第三章
[8]前話
「何と、これは」
「どうしたんだ?」
「いや、これ俺の荷物ですよ」
こう言うのだった、驚いた貌で。
「これは」
「待て、じゃあその溺れ死んだ商人は」
「俺です、俺そういうことになってたんですね」
「ああ、海でぷかぷか浮かんでいた荷物だったが」
「この近くで」
「そうだよ、じゃああんた元々は」
「商人です」
実際にと答えた。
「あちこち旅をして」
「商売をやってるのか」
「はい、冒険をして」
「そうなんだな」
「この国に流れ着いたんですが」
「遭難してか」
「いや、荷物はもう何処かに行って」
海に流されてというのだ。
「ないと思っていましたが」
「それがかい」
「ここで見付かるなんて」
「運がいいな」
「全くですよ、やっぱり俺は運がいいです」
ここでもこう言うのだった。
「アッラーのご加護があります」
「それもかなりみたいだな」
「いや、俺の荷物が見付かったなら」
シンドバットはさらに言った。
「もうです」
「どうするんだい?」
「国に帰ってもいいですね」
自分のというのだ。
「そうしても」
「ああ、生きてるからな」
船長も答えた。
「荷物も見付かったし」
「それじゃあ」
シンドバットは故郷に帰る船が来たらそれに乗ることにした、それまでは人夫として働き船が来てその船に乗ることになったが。
幸い名馬を孕んでいる母馬も連れて帰ることが出来た、それで船に乗る時に見送りに来た漁師に笑顔で話した。
「荷物が見付かってそれが縁で帰ることが出来て」
「しかも馬も連れて帰られるからか」
「俺は運がいい」
満面の笑顔で言うのだった。
「アッラーのご加護を感じる」
「そうだな、確かにお前さん運がいいよ」
漁師も遂に認めた。
「かなりな」
「そうだろ」
「ああ、三千世界で一番かもな」
「俺自身が言ってる通りな」
「そうかもな、じゃあこれからだな」
「ああ、帰るな。

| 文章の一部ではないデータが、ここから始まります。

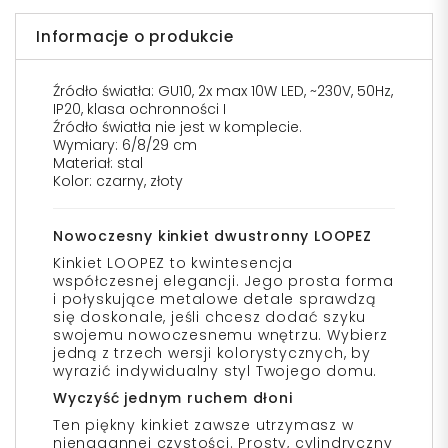
Informacje o produkcie
Źródło światła: GU10, 2x max 10W LED, ~230V, 50Hz,
IP20, klasa ochronności I
Źródło światła nie jest w komplecie.
Wymiary: 6/8/29 cm
Materiał: stal
Kolor: czarny, złoty
Nowoczesny kinkiet dwustronny LOOPEZ
Kinkiet LOOPEZ to kwintesencja
współczesnej elegancji. Jego prosta forma
i połyskujące metalowe detale sprawdzą
się doskonale, jeśli chcesz dodać szyku
swojemu nowoczesnemu wnętrzu. Wybierz
jedną z trzech wersji kolorystycznych, by
wyrazić indywidualny styl Twojego domu.
Wyczyść jednym ruchem dłoni
Ten piękny kinkiet zawsze utrzymasz w
nienagannej czystości. Prosty, cylindryczny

若し運がまた向いたら」
シンドバットは両親に話した。
「その時はな」
「会おうな」
「そうしような、俺は運がいいからな」
「また会えるな」
「絶対にな」
笑顔で話してだった。
シンドバットは馬と共に船に乗って故郷に帰った、そして後日仕事でこの国にまた来た。そしてそこでも俺は運がいいと再会した漁師に言ったのだった。